A Comissão de Atingidos de Regência, por sua vez, aponta discriminação, especialmente contra as mulheres, que foram colocadas como dependentes de seus pais ou companheiros. “A maior parte das indenizações e dos auxílios financeiros foram concedidos aos homens, e as mulheres foram colocadas nos cadastros como dependentes”, criticou a advogada Dyeniffr Correia de Oliveira, integrante da comissão.
O presidente Luiz Inácio Lula da Silva anunciou em julho o Programa de Transferência de Renda para os atingidos, contemplando pescadores e agricultores. O programa faz parte do chamado Novo Acordo do Rio Doce, que prevê um repasse de 100 bilhões de reais das mineradoras para ações de recuperação e indenização. No entanto, a comissão de atingidos critica o programa por não contemplar comerciantes e artesãos, que ainda recebem auxílios.

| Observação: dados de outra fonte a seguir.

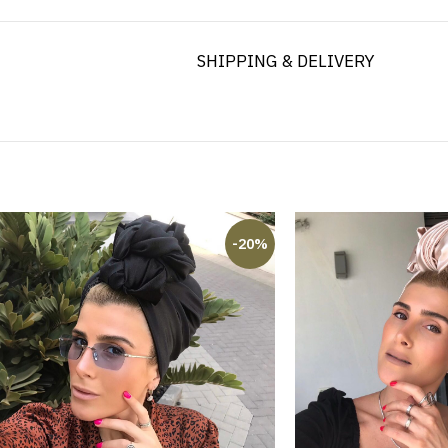
SHIPPING & DELIVERY
-20%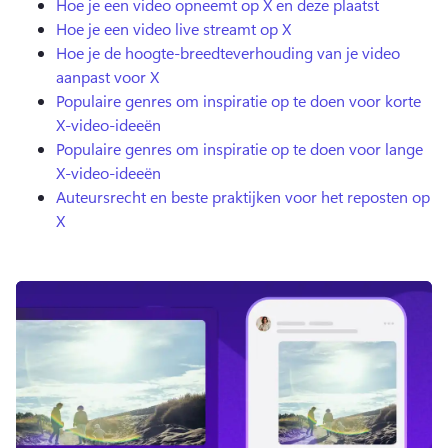
Hoe je een video opneemt op X en deze plaatst
Hoe je een video live streamt op X
Hoe je de hoogte-breedteverhouding van je video
aanpast voor X
Populaire genres om inspiratie op te doen voor korte
X-video-ideeën
Populaire genres om inspiratie op te doen voor lange
X-video-ideeën
Auteursrecht en beste praktijken voor het reposten op
X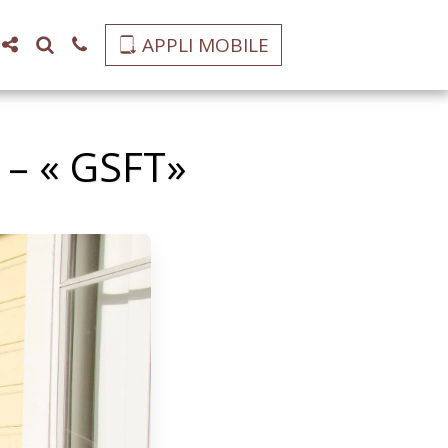
APPLI MOBILE
 « GSFT»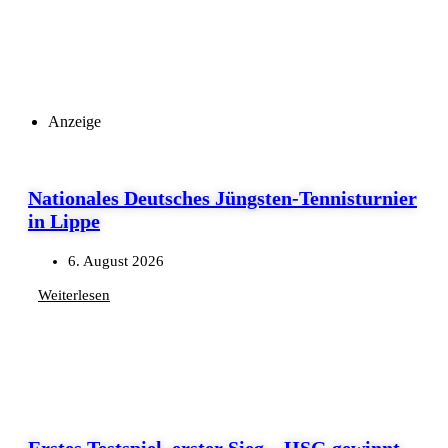
Anzeige
Nationales Deutsches Jüngsten-Tennisturnier
in Lippe
6. August 2026
Weiterlesen
Erstes Testspiel, erster Sieg – HSG gewinnt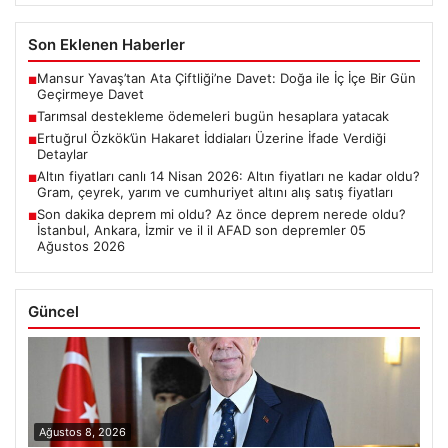
Son Eklenen Haberler
Mansur Yavaş’tan Ata Çiftliği’ne Davet: Doğa ile İç İçe Bir Gün
■
Geçirmeye Davet
Tarımsal destekleme ödemeleri bugün hesaplara yatacak
■
Ertuğrul Özkök’ün Hakaret İddiaları Üzerine İfade Verdiği
■
Detaylar
Altın fiyatları canlı 14 Nisan 2026: Altın fiyatları ne kadar oldu?
■
Gram, çeyrek, yarım ve cumhuriyet altını alış satış fiyatları
Son dakika deprem mi oldu? Az önce deprem nerede oldu?
■
İstanbul, Ankara, İzmir ve il il AFAD son depremler 05
Ağustos 2026
Güncel
Ağustos 8, 2026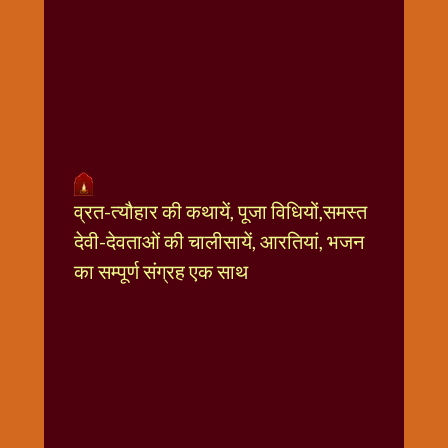
धार्मिक
संग्रह
नवग्रह
नवरात्रि
विशेष
निर्जला
एकादशी
पूजन
व्रत-त्यौहार की कथायें, पूजा विधियों,समस्त
मुहूर्त
देवी-देवताओं की चालीसायें, आरतियां, भजन
टाइम
का सम्पूर्ण संग्रह एक साथ
बुधवार
विशेष
भजन
मंगलवार
विशेष
रविवार
विशेष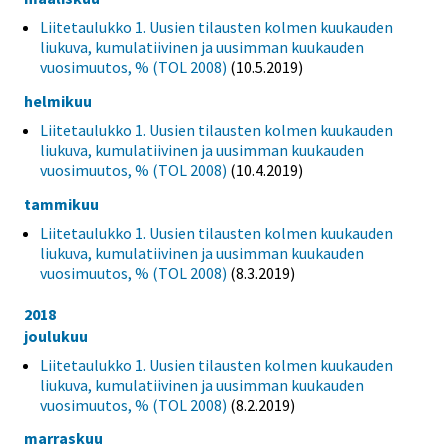
Liitetaulukko 1. Uusien tilausten kolmen kuukauden
liukuva, kumulatiivinen ja uusimman kuukauden
vuosimuutos, % (TOL 2008)
(10.5.2019)
helmikuu
Liitetaulukko 1. Uusien tilausten kolmen kuukauden
liukuva, kumulatiivinen ja uusimman kuukauden
vuosimuutos, % (TOL 2008)
(10.4.2019)
tammikuu
Liitetaulukko 1. Uusien tilausten kolmen kuukauden
liukuva, kumulatiivinen ja uusimman kuukauden
vuosimuutos, % (TOL 2008)
(8.3.2019)
2018
joulukuu
Liitetaulukko 1. Uusien tilausten kolmen kuukauden
liukuva, kumulatiivinen ja uusimman kuukauden
vuosimuutos, % (TOL 2008)
(8.2.2019)
marraskuu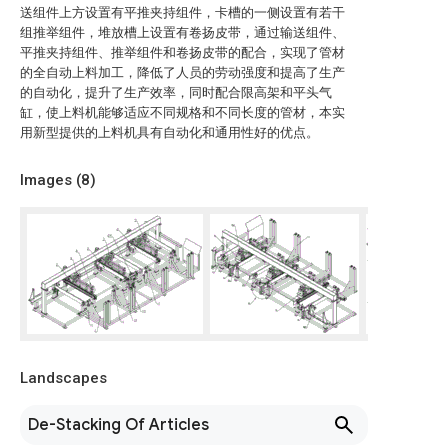
送组件上方设置有平推夹持组件，卡槽的一侧设置有若干
组推举组件，堆放槽上设置有卷扬皮带，通过输送组件、
平推夹持组件、推举组件和卷扬皮带的配合，实现了管材
的全自动上料加工，降低了人员的劳动强度和提高了生产
的自动化，提升了生产效率，同时配合限高架和平头气
缸，使上料机能够适应不同规格和不同长度的管材，本实
用新型提供的上料机具有自动化和通用性好的优点。
Images (
8
)
Landscapes
De-Stacking Of Articles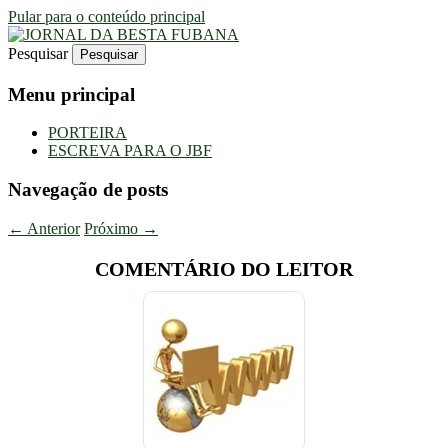
Pular para o conteúdo principal
Pesquisar
Uma Gazeta Escrota
JORNAL DA BESTA FUBANA
Menu principal
PORTEIRA
ESCREVA PARA O JBF
Navegação de posts
←
Anterior
Próximo
→
COMENTÁRIO DO LEITOR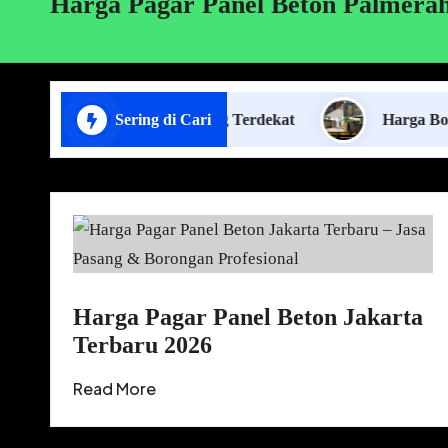
Harga Pagar Panel Beton Palmera
Pasang Plafon Lampung Terdekat
Sering di Cari
Harga Borongan J
Harga Pagar Panel Beton Jakarta
Terbaru 2026
Read More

O renascimento e a esperança

Em meio à luta por reparação, histórias de recomeço inspiram. O ex-pescador Tunay Souza Oliveira, 31 anos, que chegou a pensar que sua vida havia acabado, reinventou-se na apicultura. Ele participou de oficinas oferecidas pela Associação dos Meliponicultores do Espírito Santo, que recebeu doações da banda Pearl Jam. Hoje, vive do mel que produz e do turismo em seu espaço. “Percebi que com as abelhas foi um reencontro com a natureza, porque as abelhas se conectam com a natureza o tempo todo”, afirmou Tunay, que chamou seu produto de Watu, o nome do Rio Doce na língua indígena.
Enquanto isso, a comunidade segue em busca de soluções e novas perspectivas. A falta de atividade afeta a saúde de ex-pescadores, como José Cordeiro Ribeiro, 63 anos, que credita à inatividade a necessidade de colocar um marca-passo no coração. O surfista Robson Barros da Rosa, o Pontinha, que viu seu negócio fechar, diz que os surfistas deveriam ser reconhecidos como atingidos, já que, “depois dos peixes, quem mais está na água são os surfistas”.
Para seu Preto, a esperança de voltar a pescar é pequena. “Rapaz, está meio difícil. Para limpar o rio vai uns 30, 40 anos, se alguém fizer alguma coisa. Estou com 66 anos”, disse, com um sorriso melancólico. “Vai ser difícil”.